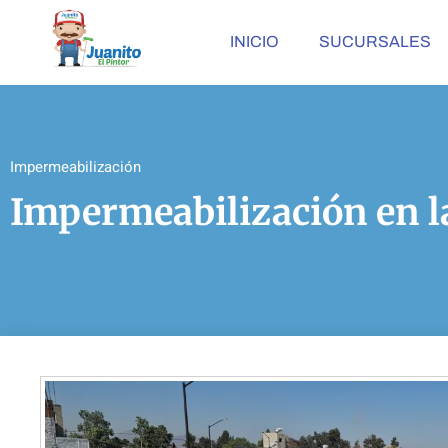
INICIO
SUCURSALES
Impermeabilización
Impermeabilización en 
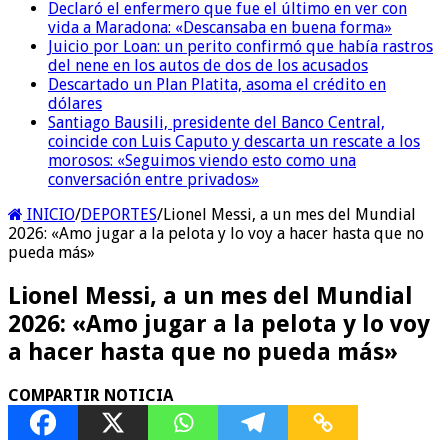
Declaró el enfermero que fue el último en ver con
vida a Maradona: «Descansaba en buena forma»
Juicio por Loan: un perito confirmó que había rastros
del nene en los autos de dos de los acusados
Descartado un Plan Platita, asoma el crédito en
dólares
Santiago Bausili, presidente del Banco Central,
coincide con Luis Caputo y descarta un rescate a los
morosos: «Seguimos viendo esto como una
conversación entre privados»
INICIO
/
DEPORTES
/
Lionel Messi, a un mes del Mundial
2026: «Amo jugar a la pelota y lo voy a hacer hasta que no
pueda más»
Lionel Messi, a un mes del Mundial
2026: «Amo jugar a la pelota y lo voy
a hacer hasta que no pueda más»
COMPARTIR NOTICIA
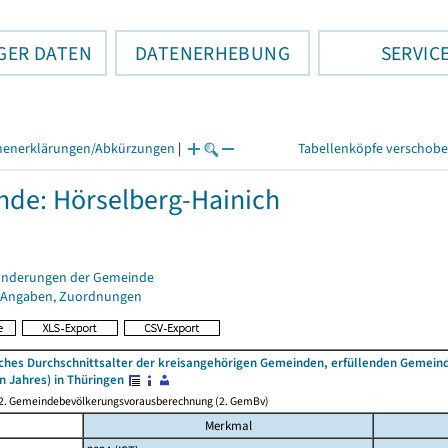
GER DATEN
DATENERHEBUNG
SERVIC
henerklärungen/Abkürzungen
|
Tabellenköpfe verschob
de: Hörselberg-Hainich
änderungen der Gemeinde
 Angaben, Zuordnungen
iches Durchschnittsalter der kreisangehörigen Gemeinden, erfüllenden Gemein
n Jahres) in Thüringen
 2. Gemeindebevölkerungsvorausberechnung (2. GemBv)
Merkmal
---
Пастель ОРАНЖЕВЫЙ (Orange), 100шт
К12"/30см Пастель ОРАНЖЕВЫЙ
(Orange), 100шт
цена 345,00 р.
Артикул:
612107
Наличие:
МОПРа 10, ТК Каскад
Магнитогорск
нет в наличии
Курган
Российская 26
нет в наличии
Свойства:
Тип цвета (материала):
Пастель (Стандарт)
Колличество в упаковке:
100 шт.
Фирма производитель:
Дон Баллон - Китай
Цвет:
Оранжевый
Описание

**Exercise requirements:** Whenever a line of the data above includes the word "Orange", copy that line.

**Result for this exercise:**
Пастель ОРАНЖЕВЫЙ (Orange), 100шт
(Orange), 100шт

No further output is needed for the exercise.